Task details: Give only the number of lines in the records below that contain the word "täglichen".

━━━━━━━━━━

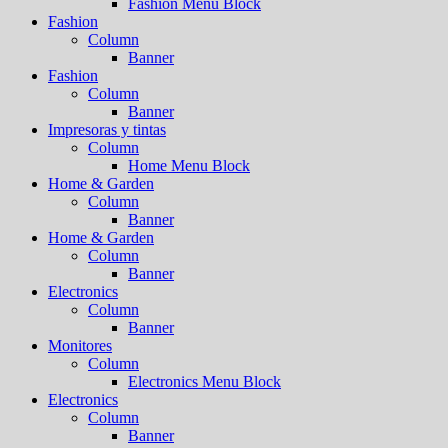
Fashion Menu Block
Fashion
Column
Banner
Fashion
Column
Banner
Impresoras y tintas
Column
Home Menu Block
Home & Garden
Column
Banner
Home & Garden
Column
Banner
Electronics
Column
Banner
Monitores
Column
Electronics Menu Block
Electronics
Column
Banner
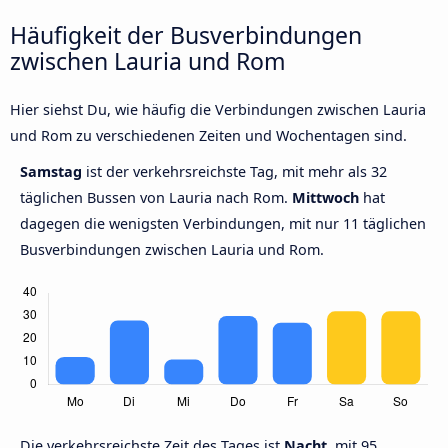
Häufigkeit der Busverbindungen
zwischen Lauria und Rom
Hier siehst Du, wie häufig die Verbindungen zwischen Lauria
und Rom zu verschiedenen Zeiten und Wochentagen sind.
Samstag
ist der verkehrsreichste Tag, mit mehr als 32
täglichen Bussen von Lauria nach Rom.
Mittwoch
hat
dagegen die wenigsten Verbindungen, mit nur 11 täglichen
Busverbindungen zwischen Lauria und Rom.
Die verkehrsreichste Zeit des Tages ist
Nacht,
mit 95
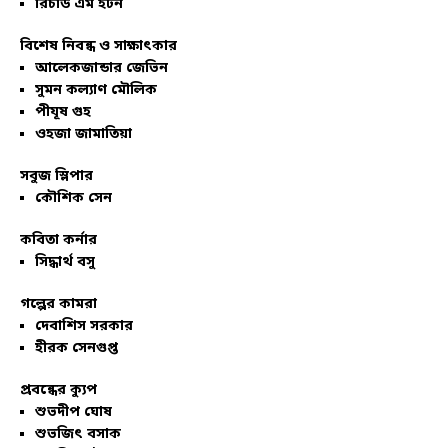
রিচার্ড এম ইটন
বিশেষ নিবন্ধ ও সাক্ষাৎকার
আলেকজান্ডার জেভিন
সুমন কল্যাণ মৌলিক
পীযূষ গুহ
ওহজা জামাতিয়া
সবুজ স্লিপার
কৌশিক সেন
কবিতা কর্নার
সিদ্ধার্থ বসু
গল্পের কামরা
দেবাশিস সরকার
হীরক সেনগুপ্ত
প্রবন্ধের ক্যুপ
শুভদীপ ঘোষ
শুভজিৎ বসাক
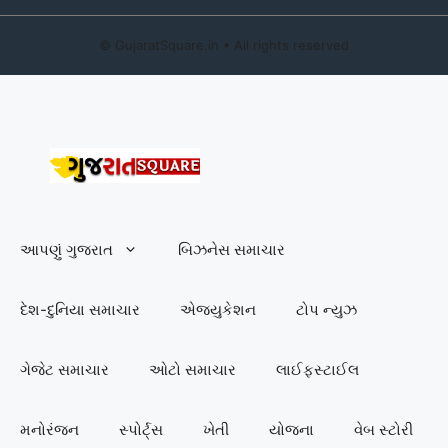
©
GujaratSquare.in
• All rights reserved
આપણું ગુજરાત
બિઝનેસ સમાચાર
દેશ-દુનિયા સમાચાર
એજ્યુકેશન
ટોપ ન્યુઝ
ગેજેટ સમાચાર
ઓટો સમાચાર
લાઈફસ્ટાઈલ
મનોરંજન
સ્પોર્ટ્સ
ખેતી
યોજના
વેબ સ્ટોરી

━━━━━━━━━━

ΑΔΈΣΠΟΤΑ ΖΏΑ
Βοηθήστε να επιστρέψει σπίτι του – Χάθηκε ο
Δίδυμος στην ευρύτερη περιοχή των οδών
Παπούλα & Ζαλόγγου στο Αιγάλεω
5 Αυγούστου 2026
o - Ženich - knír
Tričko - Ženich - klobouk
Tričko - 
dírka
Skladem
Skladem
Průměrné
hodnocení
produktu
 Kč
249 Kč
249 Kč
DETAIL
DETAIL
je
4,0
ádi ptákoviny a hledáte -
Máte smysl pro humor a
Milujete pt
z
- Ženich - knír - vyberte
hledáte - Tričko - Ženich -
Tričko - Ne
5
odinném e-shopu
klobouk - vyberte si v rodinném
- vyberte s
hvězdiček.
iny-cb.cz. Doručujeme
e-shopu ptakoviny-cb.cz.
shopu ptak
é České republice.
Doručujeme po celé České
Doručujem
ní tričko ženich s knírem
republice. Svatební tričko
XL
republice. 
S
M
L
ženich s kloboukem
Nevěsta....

━━━━━━━━━━

Task answer: 2